Greetings, readers! Tomorrow is St. Patrick’s Day. So my pick this week is my St. Patrick’s Day viewing tradition: The Quiet Man. Released in 1952 and directed by John Ford, the film is memorable for its lead performances by Maureen O’ Hara and John Wayne, as well as its gorgeous Technicolor palate.

In The Quiet Man, Sean Thorton (John Wayne) journeys from Pittsburgh to his birthplace in Ireland with intentions of buying his family’s old farm. But things don’t go quite according to plan. Along the way he falls in love with Mary Kate Danaher (Maureen O’ Hara). Her brother, Will (Victor McLagen) is a prosperous but stubborn landowner. Will also wants the former Thorton farm. When the farm’s current owner accepts Sean’s offer instead of his, it starts the two off on a rocky relationship. Unwilling to let it go, Will refuses to give his blessing for Sean and Mary Kate to marry. A few of the townspeople conspire to make Will think the Widow Tillane (Mildred Natwick) wants to marry him, buy only if Mary Kate is out of the household. Will then gives Sean and Mary Kate his blessing.

At  Sean and Mary Kate’s wedding, Will finds out he has been deceived. Angered, he refuses to give Mary Kate her dowry, including the family fortune and furniture she’s entitled to. Sean is indifferent to Mary Kate not getting the dowry. But without it, Mary Kate sees their marriage as invalid. This sets up the battle of wills that culminates in the film’s third act, with Mary Kate setting out to hop a train to leave town since she now sees her husband as a coward, and a fistfight between Sean and Will to square the whole situation.

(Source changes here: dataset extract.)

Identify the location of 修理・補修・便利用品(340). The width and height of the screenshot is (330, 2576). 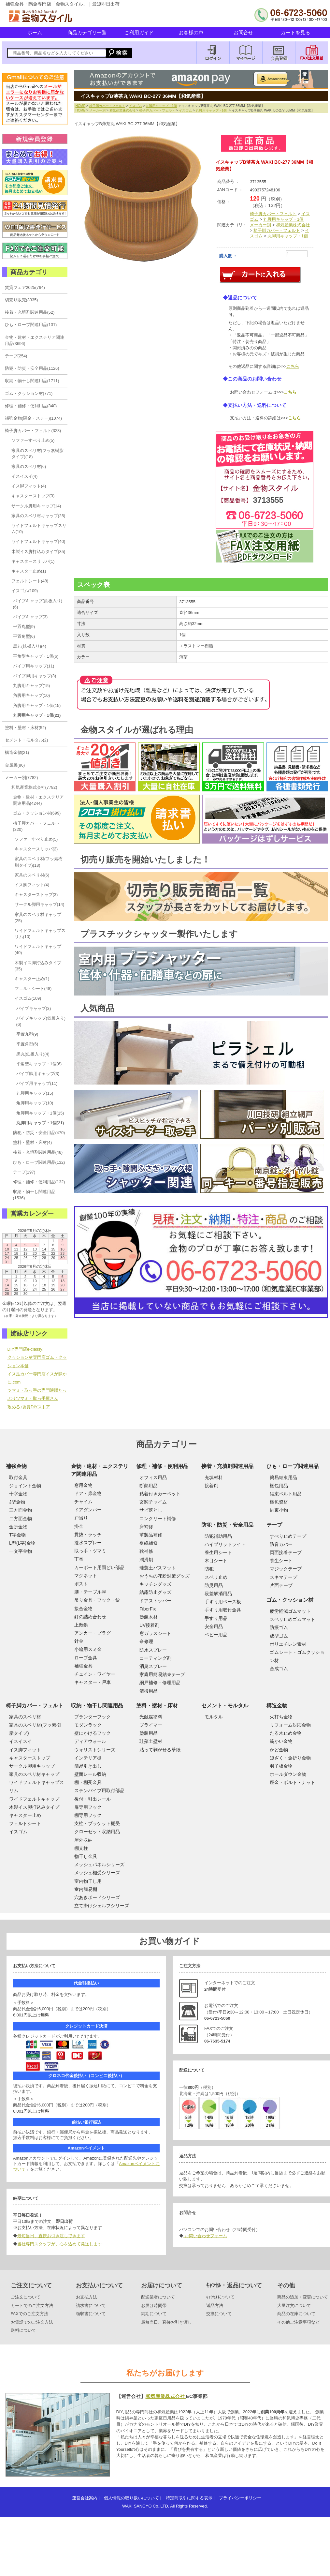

John Wayne may have been know for westerns. But The Quiet Man shows he can play much more than cowboys. The chemistry between Wayne and O’ Hara is fantastic. They made several films together. But The Quiet Man is the crown jewel of their pairings. It has a great mix of drama, comedy and is beautiful to behold. Cinematographer Winton Hoch does an incredible job of bringing Ireland to life in glorious Technicolor. The film ranks with The Wizard of Oz and Singin’ In The Rain as one of the best looking classics films ever made. It was filmed largely on location in County May and County Galway in Ireland.

In addition to its vibrant look and magnetic leading actors, The Quiet Man stands out because of its rich supporting cast. My two favorites are Barry Fitzgerlad as Michaleen Flynn, the local matchmaker, and Ward Bond as Father Lonegran, the colorful local clergyman. The town is full of colorful characters you would love to have a drink with. It’s part of what gives the film its charm.

The Quiet Man was a departure for both John Wayne and John Ford. But it remains one of their best collaborations. And Maureen O’ Hara, a fiery Irish woman herself, proved in it that she truly was the queen of Technicolor.